Professional environment. To enhance children’s learning and retain highly qualified teachers, schools must provide teachers with professional working conditions. Only then can educators themselves--particularly educators like Escalante--create and sustain revitalized schools with ample opportunities and high expectations for all children.

Do teachers have time to prepare and think?

Do they help establish goals, select programs, influence curriculum, set staff development priorities, devise processes for teacher evaluation? Are teachers trusted to make professional decisions about their classroom teaching?

We also must hold schools accountable for buffering teachers from distracting non-teaching tasks. Schools must keep paper work and bureaucratic requirements to a minimum. Non-teaching personnel should supervise playgrounds, lunch rooms, bus lines. Like all professionals, teachers need easy access to private work space, phones and secretarial services--including copying machines. And, lest we forget, they also need professional salaries.

At schools that enjoy professional working conditions, teachers have energy and enthusiasm.
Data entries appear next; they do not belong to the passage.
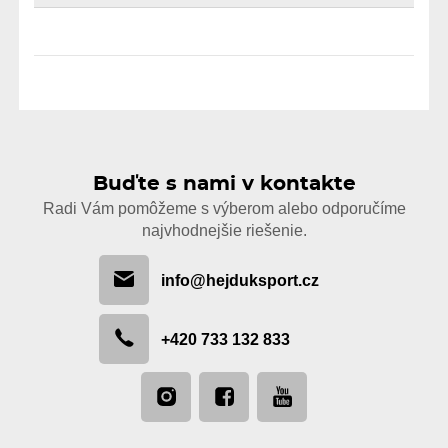
Buďte s nami v kontakte
Radi Vám pomôžeme s výberom alebo odporučíme
najvhodnejšie riešenie.
info@hejduksport.cz
+420 733 132 833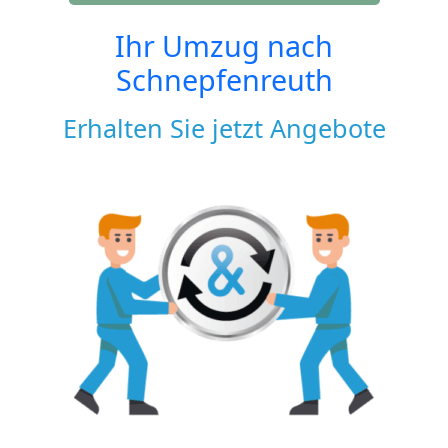
Ihr Umzug nach
Schnepfenreuth
Erhalten Sie jetzt Angebote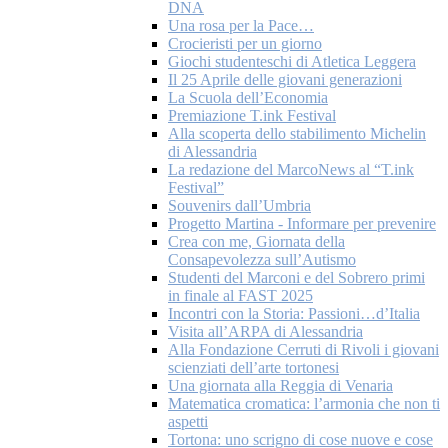
DNA
Una rosa per la Pace…
Crocieristi per un giorno
Giochi studenteschi di Atletica Leggera
Il 25 Aprile delle giovani generazioni
La Scuola dell’Economia
Premiazione T.ink Festival
Alla scoperta dello stabilimento Michelin
di Alessandria
La redazione del MarcoNews al “T.ink
Festival”
Souvenirs dall’Umbria
Progetto Martina - Informare per prevenire
Crea con me, Giornata della
Consapevolezza sull’Autismo
Studenti del Marconi e del Sobrero primi
in finale al FAST 2025
Incontri con la Storia: Passioni…d’Italia
Visita all’ARPA di Alessandria
Alla Fondazione Cerruti di Rivoli i giovani
scienziati dell’arte tortonesi
Una giornata alla Reggia di Venaria
Matematica cromatica: l’armonia che non ti
aspetti
Tortona: uno scrigno di cose nuove e cose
They have permission to teach well, and they are eager to develop their skills. Effective in their work, they believe--and rightly so--that their efforts result in their students’ learning more. Working hard makes sense.

The current direction of school accountability--test students and publish the results--may raise scores a bit. But it does little to create or reward schools that nurture the kind of teaching and learning that we so desperately need--the teaching and learning those like Jaime Escalante at Garfield have proved is possible.